RP: We want to maximise the utilisation of recycled materials. Fundamental to our strategy is using materials that could otherwise be destined for landfills or would have to be disposed of. Many utilities, and IPPs like Enel Green Power, have a lot of wind that’s been built out around every ten years. To replace blades when they upgrade to a different type of turbines, they have to dispose of them, and that’s a big cost to them, but we can utilise that fibreglass. This is the other area of infrastructure support, not only do we want to do that for customers that have this liability, we want to integrate it into our supply chain regardless.
What do you see as the main commercial opportunities for Energy Vault?
RP: One is working with utilities on their time shifting, to where spikes in demand are in the early evening and in the early mornings. What’s unique about EVx, our product platform, is we can participate in the higher end of the shorter duration market – where lithium-ion plays – and the longer duration market because we don’t degrade over time.

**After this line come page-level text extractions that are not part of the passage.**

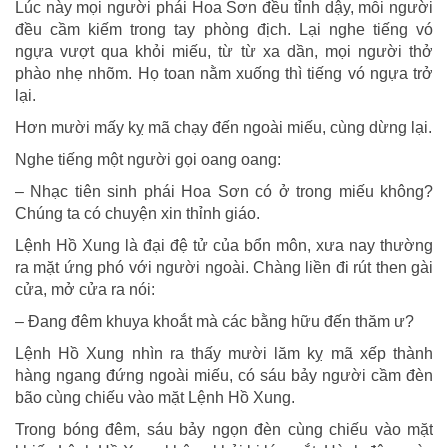
Lúc này mọi người phái Hoa Sơn đều tỉnh dậy, mỗi người
đều cầm kiếm trong tay phòng địch. Lại nghe tiếng vó
ngựa vượt qua khỏi miếu, từ từ xa dần, mọi người thở
phào nhẹ nhõm. Họ toan nằm xuống thì tiếng vó ngựa trở
lại.
Hơn mười mấy kỵ mã chạy đến ngoài miếu, cùng dừng lại.
Nghe tiếng một người gọi oang oang:
– Nhạc tiên sinh phái Hoa Sơn có ở trong miếu không?
Chúng ta có chuyện xin thỉnh giáo.
Lệnh Hồ Xung là đại đệ tử của bổn môn, xưa nay thường
ra mặt ứng phó với người ngoài. Chàng liền đi rút then gài
cửa, mở cửa ra nói:
– Đang đêm khuya khoắt mà các bằng hữu đến thăm ư?
Lệnh Hồ Xung nhìn ra thấy mười lăm kỵ mã xếp thành
hàng ngang đứng ngoài miếu, có sáu bảy người cầm đèn
bão cùng chiếu vào mặt Lệnh Hồ Xung.
Trong bóng đêm, sáu bảy ngọn đèn cùng chiếu vào mặt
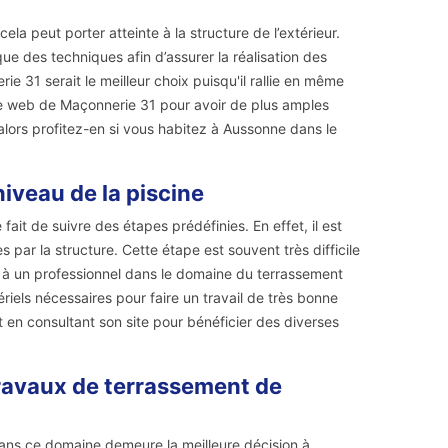
la peut porter atteinte à la structure de l’extérieur.
que des techniques afin d’assurer la réalisation des
ie 31 serait le meilleur choix puisqu'il rallie en même
site web de Maçonnerie 31 pour avoir de plus amples
lors profitez-en si vous habitez à Aussonne dans le
niveau de la piscine
ait de suivre des étapes prédéfinies. En effet, il est
 par la structure. Cette étape est souvent très difficile
pel à un professionnel dans le domaine du terrassement
iels nécessaires pour faire un travail de très bonne
net en consultant son site pour bénéficier des diverses
ravaux de terrassement de
dans ce domaine demeure la meilleure décision à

We were initially built for longer duration storage. With that platform, we treat what utilities are doing for this time shifting, as well as IPPs – I put them together because independent power companies basically are signing long-term agreements with utilities – that are building appointed solar and coupling storage. So those are two areas that you can expect to see us.
In which other sectors will Energy Vault be making a play?
RP: One is around industrial players that are trying to power their processes with 24/7 renewables. So for example, desalination plants, which are a massive industry, they can use solar during the day to power their four to six megawatt base load, but they have eight to ten hours at night when they need power and wind is not predictable, and solar, well, the sun goes down, so there’s many liquid steel desalination plants and industrial players that are trying to build out – whether off grid or in combination with the grid – a way to provide 24/7 power and there’s just not a lot of solutions out there that can do that. Meanwhile, the mining sector will be looking at building out solar with our storage, combined with an electrolyser, to make two things: green hydrogen and green ammonia. And in this way they can electrify their operations. A final area I’ll mention is around green fuels – one of our customers is a producer that’s making green jet fuel essentially through the biomass process and they’re using a combination of our storage with solar to power that process. So green fuels is another area that we’re supporting globally.